Activity:
All of the data that follows should be retyped exactly as it appears.

--- Input data Enclosed Below ---

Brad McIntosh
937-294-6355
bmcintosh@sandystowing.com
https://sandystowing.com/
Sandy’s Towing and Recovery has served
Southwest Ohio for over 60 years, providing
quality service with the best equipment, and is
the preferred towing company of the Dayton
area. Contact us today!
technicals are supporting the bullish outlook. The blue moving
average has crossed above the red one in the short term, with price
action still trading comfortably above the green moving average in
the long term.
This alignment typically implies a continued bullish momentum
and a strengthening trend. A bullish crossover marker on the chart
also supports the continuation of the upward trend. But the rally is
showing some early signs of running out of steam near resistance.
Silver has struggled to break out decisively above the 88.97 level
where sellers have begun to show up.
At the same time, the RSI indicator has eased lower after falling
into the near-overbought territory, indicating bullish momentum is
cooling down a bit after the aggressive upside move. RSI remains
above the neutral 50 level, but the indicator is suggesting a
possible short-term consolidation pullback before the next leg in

--- End of Enclosed Input data ---

Reply:
Brad McIntosh
937-294-6355
bmcintosh@sandystowing.com
https://sandystowing.com/
Sandy’s Towing and Recovery has served
Southwest Ohio for over 60 years, providing
quality service with the best equipment, and is
the preferred towing company of the Dayton
area. Contact us today!
technicals are supporting the bullish outlook. The blue moving
average has crossed above the red one in the short term, with price
action still trading comfortably above the green moving average in
the long term.
This alignment typically implies a continued bullish momentum
and a strengthening trend. A bullish crossover marker on the chart
also supports the continuation of the upward trend. But the rally is
showing some early signs of running out of steam near resistance.
Silver has struggled to break out decisively above the 88.97 level
where sellers have begun to show up.
At the same time, the RSI indicator has eased lower after falling
into the near-overbought territory, indicating bullish momentum is
cooling down a bit after the aggressive upside move. RSI remains
above the neutral 50 level, but the indicator is suggesting a
possible short-term consolidation pullback before the next leg in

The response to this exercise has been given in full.